TASK: Copy the records word for word, omitting all pictures.
[Opening RECORDS TO USE section]
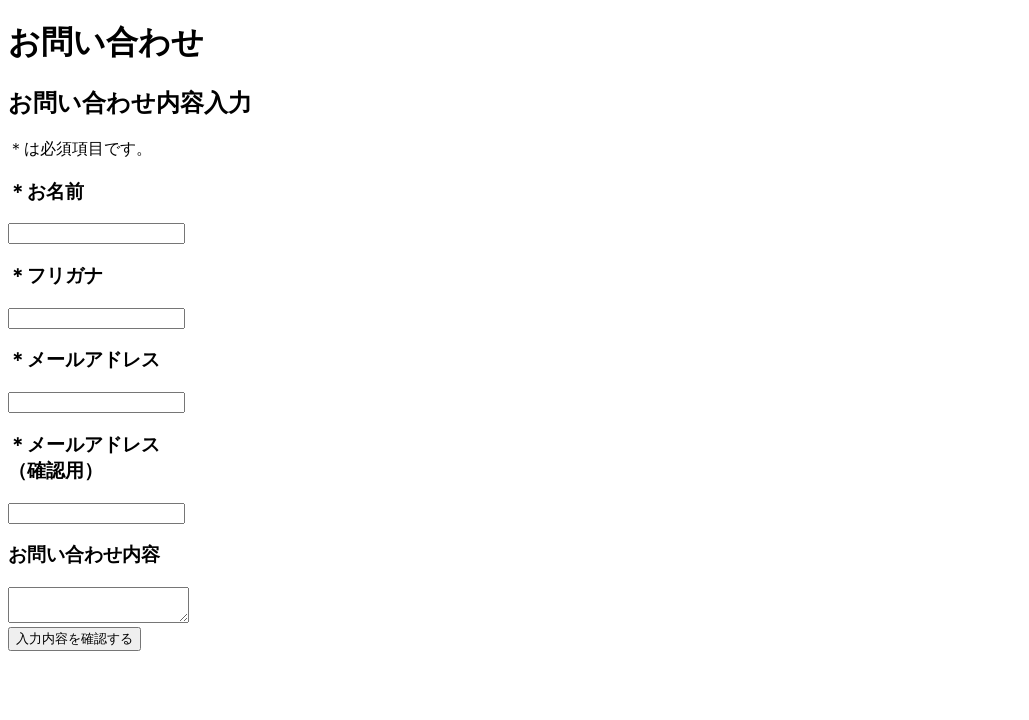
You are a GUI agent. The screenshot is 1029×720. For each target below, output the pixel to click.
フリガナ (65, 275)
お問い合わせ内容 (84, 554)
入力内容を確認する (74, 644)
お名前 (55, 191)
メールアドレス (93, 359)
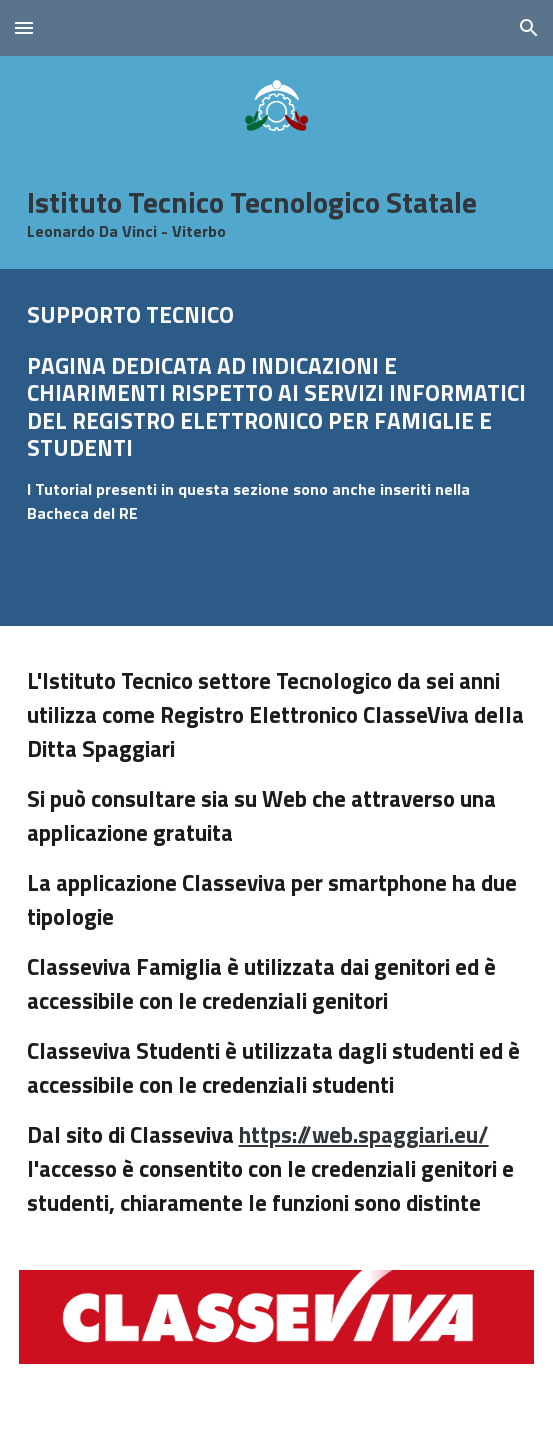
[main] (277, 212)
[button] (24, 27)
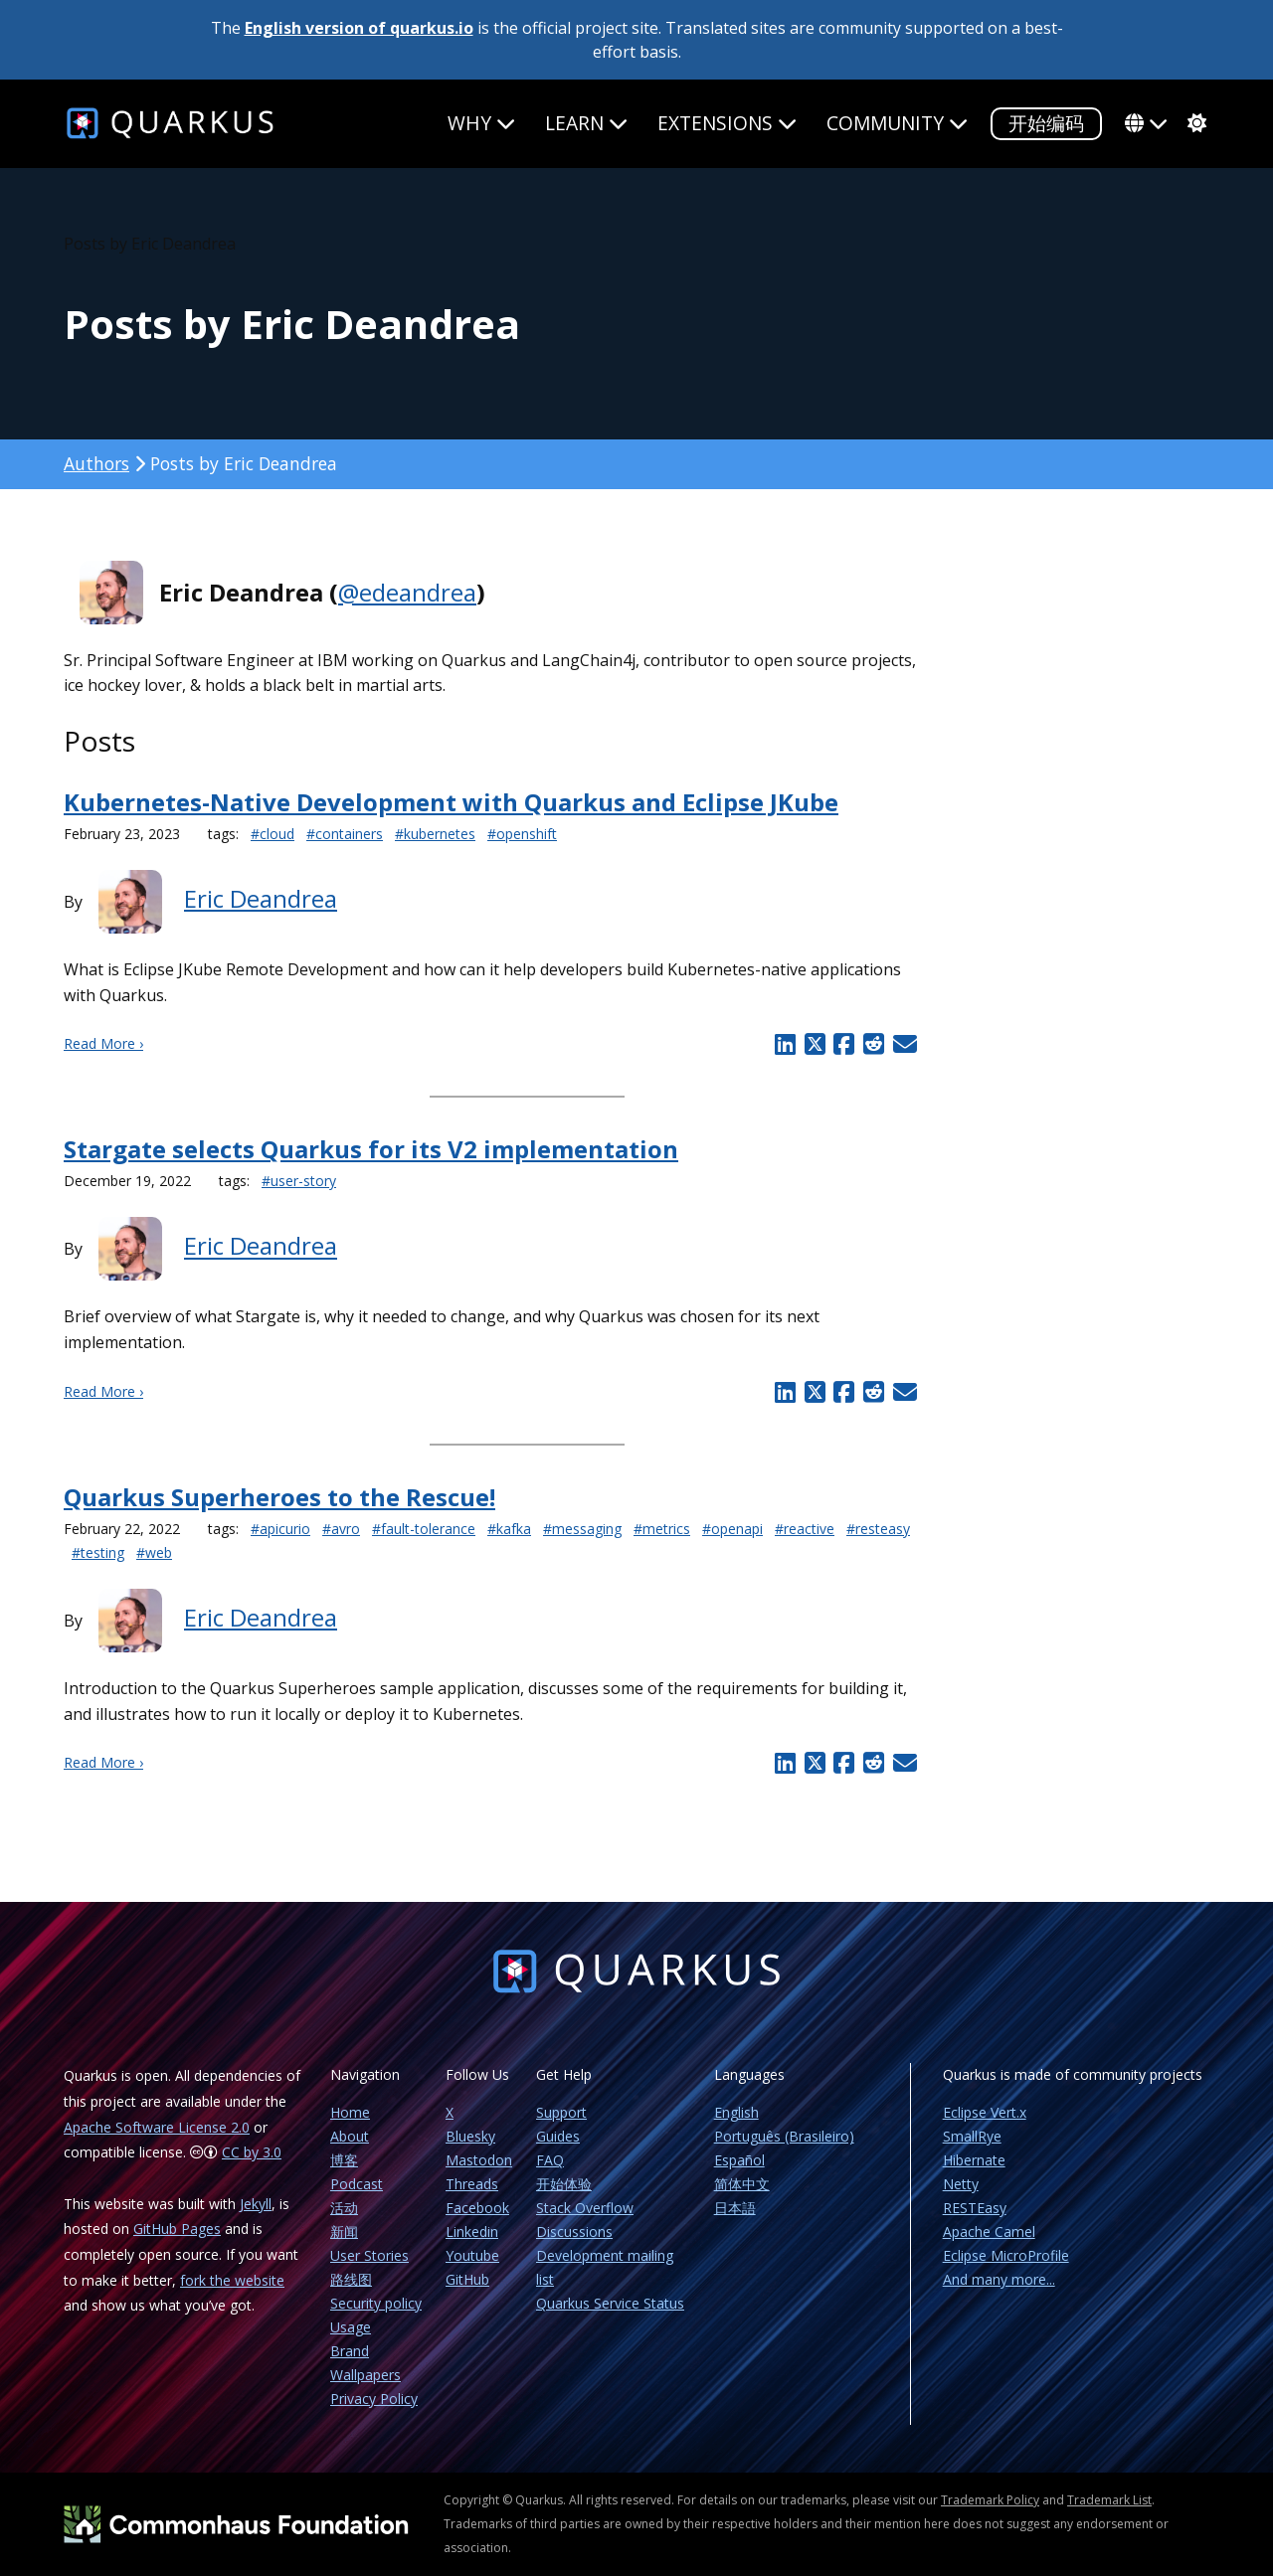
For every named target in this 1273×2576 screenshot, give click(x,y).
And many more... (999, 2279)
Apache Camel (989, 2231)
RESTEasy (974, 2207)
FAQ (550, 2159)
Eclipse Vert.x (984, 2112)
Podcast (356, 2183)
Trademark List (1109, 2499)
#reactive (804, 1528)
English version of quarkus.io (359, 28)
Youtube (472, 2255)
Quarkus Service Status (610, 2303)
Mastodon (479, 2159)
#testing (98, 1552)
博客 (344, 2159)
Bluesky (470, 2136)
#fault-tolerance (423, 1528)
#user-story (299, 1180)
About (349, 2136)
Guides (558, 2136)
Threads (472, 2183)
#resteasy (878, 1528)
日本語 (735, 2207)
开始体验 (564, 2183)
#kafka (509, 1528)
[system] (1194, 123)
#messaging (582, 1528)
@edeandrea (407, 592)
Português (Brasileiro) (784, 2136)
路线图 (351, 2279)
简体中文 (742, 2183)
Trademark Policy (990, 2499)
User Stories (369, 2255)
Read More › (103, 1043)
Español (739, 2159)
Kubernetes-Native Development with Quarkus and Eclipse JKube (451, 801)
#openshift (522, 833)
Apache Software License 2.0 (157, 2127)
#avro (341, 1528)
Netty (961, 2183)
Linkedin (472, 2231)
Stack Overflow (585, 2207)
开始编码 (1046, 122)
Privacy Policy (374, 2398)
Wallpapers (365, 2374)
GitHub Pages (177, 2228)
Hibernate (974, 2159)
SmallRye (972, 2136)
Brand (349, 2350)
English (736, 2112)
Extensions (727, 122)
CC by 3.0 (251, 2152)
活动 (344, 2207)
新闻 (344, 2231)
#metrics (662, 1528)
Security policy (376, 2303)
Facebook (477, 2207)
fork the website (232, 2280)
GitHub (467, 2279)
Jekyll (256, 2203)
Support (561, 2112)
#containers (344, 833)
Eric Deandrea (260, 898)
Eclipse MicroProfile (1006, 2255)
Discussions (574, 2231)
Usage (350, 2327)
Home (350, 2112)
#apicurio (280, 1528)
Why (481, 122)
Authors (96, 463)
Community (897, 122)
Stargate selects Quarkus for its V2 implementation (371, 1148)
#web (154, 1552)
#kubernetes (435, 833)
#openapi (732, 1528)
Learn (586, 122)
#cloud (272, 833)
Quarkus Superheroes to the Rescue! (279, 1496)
[Closing RECORDS TO USE section]
THE COMPLETED TASK:
You are a GUI agent. The screenshot is 1029×720. For each target below, output the pixel to click.
フリガナ (65, 275)
お問い合わせ内容 (84, 554)
入力内容を確認する (74, 644)
お名前 (55, 191)
メールアドレス (93, 359)
[main] (277, 212)
[button] (24, 27)
For every named target in this 1273×2576 screenshot, give click(x,y).
And many more... (999, 2279)
Apache Camel (989, 2231)
RESTEasy (974, 2207)
FAQ (550, 2159)
Eclipse Vert.x (984, 2112)
Podcast (356, 2183)
Trademark List (1109, 2499)
#reactive (804, 1528)
English version of quarkus.io (359, 28)
Youtube (472, 2255)
Quarkus Service Status (610, 2303)
Mastodon (479, 2159)
#testing (98, 1552)
博客 (344, 2159)
Bluesky (470, 2136)
#fault-tolerance (423, 1528)
#user-story (299, 1180)
About (349, 2136)
Guides (558, 2136)
Threads (472, 2183)
#resteasy (878, 1528)
日本語 (735, 2207)
开始体验 (564, 2183)
#kafka (509, 1528)
[system] (1194, 123)
#messaging (582, 1528)
@edeandrea (407, 592)
Português (Brasileiro) (784, 2136)
路线图 (351, 2279)
简体中文 (742, 2183)
Trademark Policy (990, 2499)
User Stories (369, 2255)
Read More › (103, 1043)
Español (739, 2159)
Kubernetes-Native Development with Quarkus and Eclipse JKube (451, 801)
#openshift (522, 833)
Apache Software License 2.0 (157, 2127)
#avro (341, 1528)
Netty (961, 2183)
Linkedin (472, 2231)
Stack Overflow (585, 2207)
开始编码 (1046, 122)
Privacy Policy (374, 2398)
Wallpapers (365, 2374)
GitHub Pages (177, 2228)
Hibernate (974, 2159)
SmallRye (972, 2136)
Brand (349, 2350)
English (736, 2112)
Extensions (727, 122)
CC by 3.0 (251, 2152)
活动 (344, 2207)
新闻 (344, 2231)
#metrics (662, 1528)
Security policy (376, 2303)
Facebook (477, 2207)
fork the website (232, 2280)
GitHub (467, 2279)
Jekyll (256, 2203)
Support (561, 2112)
#containers (344, 833)
Eric Deandrea (260, 898)
Eclipse MicroProfile (1006, 2255)
Discussions (574, 2231)
Usage (350, 2327)
Home (350, 2112)
#apicurio (280, 1528)
Why (481, 122)
Authors (96, 463)
Community (897, 122)
Stargate selects Quarkus for its V2 implementation (371, 1148)
#web (154, 1552)
#kubernetes (435, 833)
#openapi (732, 1528)
Learn (586, 122)
#cloud (272, 833)
Quarkus Superheroes to the Rescue! (279, 1496)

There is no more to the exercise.